Next, you must create a sysrq_key_op struct, and populate it with A) the key
handler function you will use, B) a help_msg string, that will print when SysRQ
prints help, and C) an action_msg string, that will print right before your
handler is called. Your handler must conform to the protoype in 'sysrq.h'.
After the sysrq_key_op is created, you can call the macro
register_sysrq_key(int key, struct sysrq_key_op *op_p) that is defined in
sysrq.h, this will register the operation pointed to by 'op_p' at table
key 'key', if that slot in the table is blank. At module unload time, you must
call the macro unregister_sysrq_key(int key, struct sysrq_key_op *op_p), which
will remove the key op pointed to by 'op_p' from the key 'key', if and only if
it is currently registered in that slot. This is in case the slot has been
overwritten since you registered it.
The Magic SysRQ system works by registering key operations against a key op
lookup table, which is defined in 'drivers/char/sysrq.c'. This key table has
a number of operations registered into it at compile time, but is mutable,
and 4 functions are exported for interface to it: __sysrq_lock_table,
__sysrq_unlock_table, __sysrq_get_key_op, and __sysrq_put_key_op. The
functions __sysrq_swap_key_ops and __sysrq_swap_key_ops_nolock are defined
in the header itself, and the REGISTER and UNREGISTER macros are built from
these.
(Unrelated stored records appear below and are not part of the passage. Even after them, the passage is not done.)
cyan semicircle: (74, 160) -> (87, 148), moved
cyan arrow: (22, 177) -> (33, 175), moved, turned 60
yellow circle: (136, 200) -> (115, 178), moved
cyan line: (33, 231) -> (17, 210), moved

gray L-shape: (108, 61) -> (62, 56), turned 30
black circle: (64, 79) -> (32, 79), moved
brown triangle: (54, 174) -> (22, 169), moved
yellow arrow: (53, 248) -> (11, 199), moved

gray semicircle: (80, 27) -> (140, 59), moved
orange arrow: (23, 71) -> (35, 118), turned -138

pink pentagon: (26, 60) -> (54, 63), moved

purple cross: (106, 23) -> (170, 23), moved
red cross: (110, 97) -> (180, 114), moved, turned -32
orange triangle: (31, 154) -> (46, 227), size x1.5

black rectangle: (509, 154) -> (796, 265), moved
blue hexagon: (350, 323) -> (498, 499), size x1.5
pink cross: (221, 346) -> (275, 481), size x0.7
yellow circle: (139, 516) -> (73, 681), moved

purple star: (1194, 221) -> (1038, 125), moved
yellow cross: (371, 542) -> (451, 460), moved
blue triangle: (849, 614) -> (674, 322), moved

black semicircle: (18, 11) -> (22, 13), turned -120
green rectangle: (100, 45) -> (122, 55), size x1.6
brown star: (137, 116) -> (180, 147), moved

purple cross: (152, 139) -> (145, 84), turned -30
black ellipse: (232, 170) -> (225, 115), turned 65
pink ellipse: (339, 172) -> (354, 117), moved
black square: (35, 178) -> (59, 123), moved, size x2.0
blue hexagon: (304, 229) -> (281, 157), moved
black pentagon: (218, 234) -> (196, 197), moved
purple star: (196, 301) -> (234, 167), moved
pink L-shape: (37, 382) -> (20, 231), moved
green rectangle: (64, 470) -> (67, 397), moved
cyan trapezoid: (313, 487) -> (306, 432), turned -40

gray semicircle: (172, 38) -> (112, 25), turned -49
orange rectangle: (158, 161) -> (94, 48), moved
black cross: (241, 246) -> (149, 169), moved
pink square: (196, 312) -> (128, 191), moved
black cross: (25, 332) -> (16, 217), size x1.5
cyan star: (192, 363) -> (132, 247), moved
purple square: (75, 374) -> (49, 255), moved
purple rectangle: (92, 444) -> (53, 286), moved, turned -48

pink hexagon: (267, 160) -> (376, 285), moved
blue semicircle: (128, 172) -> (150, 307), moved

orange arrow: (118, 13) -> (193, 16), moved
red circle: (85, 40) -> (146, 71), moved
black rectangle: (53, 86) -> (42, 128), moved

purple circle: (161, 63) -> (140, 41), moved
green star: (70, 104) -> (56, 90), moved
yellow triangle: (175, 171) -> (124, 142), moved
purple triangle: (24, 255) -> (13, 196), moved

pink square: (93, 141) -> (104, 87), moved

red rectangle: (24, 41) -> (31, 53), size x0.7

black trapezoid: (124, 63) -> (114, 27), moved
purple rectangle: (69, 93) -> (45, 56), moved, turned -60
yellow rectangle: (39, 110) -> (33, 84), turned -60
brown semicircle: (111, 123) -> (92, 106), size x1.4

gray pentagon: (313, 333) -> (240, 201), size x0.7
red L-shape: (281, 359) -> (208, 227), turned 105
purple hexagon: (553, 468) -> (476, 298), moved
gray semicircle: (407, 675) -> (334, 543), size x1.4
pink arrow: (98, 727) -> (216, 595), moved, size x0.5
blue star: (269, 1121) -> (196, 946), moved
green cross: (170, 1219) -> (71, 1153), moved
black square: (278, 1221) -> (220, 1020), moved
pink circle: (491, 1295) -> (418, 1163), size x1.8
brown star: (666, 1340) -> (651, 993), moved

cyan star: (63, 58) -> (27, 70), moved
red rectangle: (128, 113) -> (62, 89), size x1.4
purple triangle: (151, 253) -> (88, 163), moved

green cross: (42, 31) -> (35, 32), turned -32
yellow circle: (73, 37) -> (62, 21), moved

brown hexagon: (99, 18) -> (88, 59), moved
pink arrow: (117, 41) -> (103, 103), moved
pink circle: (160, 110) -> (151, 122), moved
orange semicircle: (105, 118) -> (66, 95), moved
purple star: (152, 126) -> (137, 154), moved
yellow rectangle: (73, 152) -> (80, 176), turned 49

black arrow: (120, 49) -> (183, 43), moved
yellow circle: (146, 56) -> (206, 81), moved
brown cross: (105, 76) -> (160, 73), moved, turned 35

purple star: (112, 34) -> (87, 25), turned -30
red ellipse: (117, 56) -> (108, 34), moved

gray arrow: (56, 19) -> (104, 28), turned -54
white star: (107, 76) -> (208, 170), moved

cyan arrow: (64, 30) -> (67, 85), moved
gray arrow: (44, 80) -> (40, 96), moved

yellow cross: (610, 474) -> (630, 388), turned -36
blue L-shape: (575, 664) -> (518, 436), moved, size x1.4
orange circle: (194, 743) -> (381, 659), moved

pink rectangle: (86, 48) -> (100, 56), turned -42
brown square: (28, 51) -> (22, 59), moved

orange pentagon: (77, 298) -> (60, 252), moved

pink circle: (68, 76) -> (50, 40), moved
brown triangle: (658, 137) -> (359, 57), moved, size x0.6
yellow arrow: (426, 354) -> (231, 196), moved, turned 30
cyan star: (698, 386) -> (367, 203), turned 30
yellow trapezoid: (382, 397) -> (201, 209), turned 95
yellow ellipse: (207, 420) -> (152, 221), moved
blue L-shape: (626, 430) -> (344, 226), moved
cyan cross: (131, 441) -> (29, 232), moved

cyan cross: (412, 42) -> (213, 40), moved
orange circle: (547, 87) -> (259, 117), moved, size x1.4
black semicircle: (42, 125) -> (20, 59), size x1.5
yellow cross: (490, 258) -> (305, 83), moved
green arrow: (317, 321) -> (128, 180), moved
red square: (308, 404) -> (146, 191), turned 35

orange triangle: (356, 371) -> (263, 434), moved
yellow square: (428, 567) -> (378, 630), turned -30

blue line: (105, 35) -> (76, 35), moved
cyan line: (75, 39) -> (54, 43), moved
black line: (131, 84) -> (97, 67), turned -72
More complex (and dangerous!) manipulations of the table are possible
using these functions, but you must be careful to always lock the table before
you read or write from it, and to unlock it again when you are done. (And of
course, to never ever leave an invalid pointer in the table). Null pointers in
the table are always safe :)
If for some reason you feel the need to call the handle_sysrq function from
within a function called by handle_sysrq, you must be aware that you are in
a lock (you are also in an interrupt handler, which means don't sleep!), so
you must call __handle_sysrq_nolock instead.
* I have more questions, who can I ask?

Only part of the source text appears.